**Stored items**:
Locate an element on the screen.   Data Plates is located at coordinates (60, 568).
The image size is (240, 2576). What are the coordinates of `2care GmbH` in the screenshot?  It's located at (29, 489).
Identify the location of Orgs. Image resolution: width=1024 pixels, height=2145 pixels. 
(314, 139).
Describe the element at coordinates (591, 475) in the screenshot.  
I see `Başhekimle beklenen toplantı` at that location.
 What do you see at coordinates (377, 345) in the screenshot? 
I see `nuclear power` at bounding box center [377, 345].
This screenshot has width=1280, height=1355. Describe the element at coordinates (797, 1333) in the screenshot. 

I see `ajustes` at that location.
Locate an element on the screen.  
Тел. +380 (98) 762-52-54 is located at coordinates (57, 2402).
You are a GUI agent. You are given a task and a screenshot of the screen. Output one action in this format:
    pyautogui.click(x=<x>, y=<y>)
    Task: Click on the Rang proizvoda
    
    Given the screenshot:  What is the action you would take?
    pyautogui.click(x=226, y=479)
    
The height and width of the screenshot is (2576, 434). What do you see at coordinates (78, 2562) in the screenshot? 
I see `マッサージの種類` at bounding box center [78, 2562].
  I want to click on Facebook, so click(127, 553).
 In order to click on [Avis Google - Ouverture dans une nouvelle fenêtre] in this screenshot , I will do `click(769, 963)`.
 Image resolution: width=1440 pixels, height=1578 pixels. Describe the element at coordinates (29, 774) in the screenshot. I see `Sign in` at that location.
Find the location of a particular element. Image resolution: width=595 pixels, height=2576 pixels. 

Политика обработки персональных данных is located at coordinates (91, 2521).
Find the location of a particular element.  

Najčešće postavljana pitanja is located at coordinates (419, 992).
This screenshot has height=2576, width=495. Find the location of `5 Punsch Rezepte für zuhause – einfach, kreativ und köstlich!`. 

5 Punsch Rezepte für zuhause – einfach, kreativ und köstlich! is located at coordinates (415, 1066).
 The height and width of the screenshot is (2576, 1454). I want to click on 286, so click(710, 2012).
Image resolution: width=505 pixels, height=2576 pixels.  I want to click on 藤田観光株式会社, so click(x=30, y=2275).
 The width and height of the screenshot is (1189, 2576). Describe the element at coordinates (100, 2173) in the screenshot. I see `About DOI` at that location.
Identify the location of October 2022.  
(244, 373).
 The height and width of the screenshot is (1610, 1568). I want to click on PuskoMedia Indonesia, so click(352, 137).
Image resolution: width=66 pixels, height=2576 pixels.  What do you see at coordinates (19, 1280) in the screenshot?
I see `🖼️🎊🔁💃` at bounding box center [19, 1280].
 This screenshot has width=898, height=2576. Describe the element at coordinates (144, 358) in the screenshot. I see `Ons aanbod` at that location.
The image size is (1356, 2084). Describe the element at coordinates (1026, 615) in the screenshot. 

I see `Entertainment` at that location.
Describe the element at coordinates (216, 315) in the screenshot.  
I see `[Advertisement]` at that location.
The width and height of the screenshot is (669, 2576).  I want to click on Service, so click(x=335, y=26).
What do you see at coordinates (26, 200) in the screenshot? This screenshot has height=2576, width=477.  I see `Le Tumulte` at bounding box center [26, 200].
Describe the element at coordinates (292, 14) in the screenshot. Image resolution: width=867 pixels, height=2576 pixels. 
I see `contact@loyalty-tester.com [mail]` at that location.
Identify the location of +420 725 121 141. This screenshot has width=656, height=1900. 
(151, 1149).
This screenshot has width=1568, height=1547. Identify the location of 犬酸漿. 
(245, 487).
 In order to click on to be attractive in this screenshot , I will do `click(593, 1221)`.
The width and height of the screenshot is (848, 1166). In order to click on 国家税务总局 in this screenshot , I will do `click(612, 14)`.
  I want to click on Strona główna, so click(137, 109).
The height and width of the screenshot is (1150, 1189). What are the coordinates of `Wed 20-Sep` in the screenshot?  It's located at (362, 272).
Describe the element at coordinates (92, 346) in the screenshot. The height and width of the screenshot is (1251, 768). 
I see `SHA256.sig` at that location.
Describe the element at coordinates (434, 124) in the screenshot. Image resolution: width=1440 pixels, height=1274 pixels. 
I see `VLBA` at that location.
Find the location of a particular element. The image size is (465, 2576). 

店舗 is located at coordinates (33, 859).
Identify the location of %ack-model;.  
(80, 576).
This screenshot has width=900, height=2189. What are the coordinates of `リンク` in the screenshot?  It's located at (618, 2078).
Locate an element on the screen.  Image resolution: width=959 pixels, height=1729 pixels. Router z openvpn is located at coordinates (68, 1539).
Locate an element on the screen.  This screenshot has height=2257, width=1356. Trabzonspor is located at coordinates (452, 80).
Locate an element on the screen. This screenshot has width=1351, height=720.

**DIRECTIONS**: Each record must be printed again, word for word, with nothing dropped.

**OUTPUT FOR THIS TASK**:
Locate an element on the screen.   Data Plates is located at coordinates (60, 568).
The image size is (240, 2576). What are the coordinates of `2care GmbH` in the screenshot?  It's located at (29, 489).
Identify the location of Orgs. Image resolution: width=1024 pixels, height=2145 pixels. 
(314, 139).
Describe the element at coordinates (591, 475) in the screenshot.  
I see `Başhekimle beklenen toplantı` at that location.
 What do you see at coordinates (377, 345) in the screenshot? 
I see `nuclear power` at bounding box center [377, 345].
This screenshot has width=1280, height=1355. Describe the element at coordinates (797, 1333) in the screenshot. 

I see `ajustes` at that location.
Locate an element on the screen.  
Тел. +380 (98) 762-52-54 is located at coordinates (57, 2402).
You are a GUI agent. You are given a task and a screenshot of the screen. Output one action in this format:
    pyautogui.click(x=<x>, y=<y>)
    Task: Click on the Rang proizvoda
    
    Given the screenshot:  What is the action you would take?
    pyautogui.click(x=226, y=479)
    
The height and width of the screenshot is (2576, 434). What do you see at coordinates (78, 2562) in the screenshot? 
I see `マッサージの種類` at bounding box center [78, 2562].
  I want to click on Facebook, so click(127, 553).
 In order to click on [Avis Google - Ouverture dans une nouvelle fenêtre] in this screenshot , I will do `click(769, 963)`.
 Image resolution: width=1440 pixels, height=1578 pixels. Describe the element at coordinates (29, 774) in the screenshot. I see `Sign in` at that location.
Find the location of a particular element. Image resolution: width=595 pixels, height=2576 pixels. 

Политика обработки персональных данных is located at coordinates (91, 2521).
Find the location of a particular element.  

Najčešće postavljana pitanja is located at coordinates (419, 992).
This screenshot has height=2576, width=495. Find the location of `5 Punsch Rezepte für zuhause – einfach, kreativ und köstlich!`. 

5 Punsch Rezepte für zuhause – einfach, kreativ und köstlich! is located at coordinates (415, 1066).
 The height and width of the screenshot is (2576, 1454). I want to click on 286, so click(710, 2012).
Image resolution: width=505 pixels, height=2576 pixels.  I want to click on 藤田観光株式会社, so click(x=30, y=2275).
 The width and height of the screenshot is (1189, 2576). Describe the element at coordinates (100, 2173) in the screenshot. I see `About DOI` at that location.
Identify the location of October 2022.  
(244, 373).
 The height and width of the screenshot is (1610, 1568). I want to click on PuskoMedia Indonesia, so click(352, 137).
Image resolution: width=66 pixels, height=2576 pixels.  What do you see at coordinates (19, 1280) in the screenshot?
I see `🖼️🎊🔁💃` at bounding box center [19, 1280].
 This screenshot has width=898, height=2576. Describe the element at coordinates (144, 358) in the screenshot. I see `Ons aanbod` at that location.
The image size is (1356, 2084). Describe the element at coordinates (1026, 615) in the screenshot. 

I see `Entertainment` at that location.
Describe the element at coordinates (216, 315) in the screenshot.  
I see `[Advertisement]` at that location.
The width and height of the screenshot is (669, 2576).  I want to click on Service, so click(x=335, y=26).
What do you see at coordinates (26, 200) in the screenshot? This screenshot has height=2576, width=477.  I see `Le Tumulte` at bounding box center [26, 200].
Describe the element at coordinates (292, 14) in the screenshot. Image resolution: width=867 pixels, height=2576 pixels. 
I see `contact@loyalty-tester.com [mail]` at that location.
Identify the location of +420 725 121 141. This screenshot has width=656, height=1900. 
(151, 1149).
This screenshot has width=1568, height=1547. Identify the location of 犬酸漿. 
(245, 487).
 In order to click on to be attractive in this screenshot , I will do `click(593, 1221)`.
The width and height of the screenshot is (848, 1166). In order to click on 国家税务总局 in this screenshot , I will do `click(612, 14)`.
  I want to click on Strona główna, so click(137, 109).
The height and width of the screenshot is (1150, 1189). What are the coordinates of `Wed 20-Sep` in the screenshot?  It's located at (362, 272).
Describe the element at coordinates (92, 346) in the screenshot. The height and width of the screenshot is (1251, 768). 
I see `SHA256.sig` at that location.
Describe the element at coordinates (434, 124) in the screenshot. Image resolution: width=1440 pixels, height=1274 pixels. 
I see `VLBA` at that location.
Find the location of a particular element. The image size is (465, 2576). 

店舗 is located at coordinates (33, 859).
Identify the location of %ack-model;.  
(80, 576).
This screenshot has width=900, height=2189. What are the coordinates of `リンク` in the screenshot?  It's located at (618, 2078).
Locate an element on the screen.  Image resolution: width=959 pixels, height=1729 pixels. Router z openvpn is located at coordinates (68, 1539).
Locate an element on the screen.  This screenshot has height=2257, width=1356. Trabzonspor is located at coordinates (452, 80).
Locate an element on the screen. This screenshot has width=1351, height=720.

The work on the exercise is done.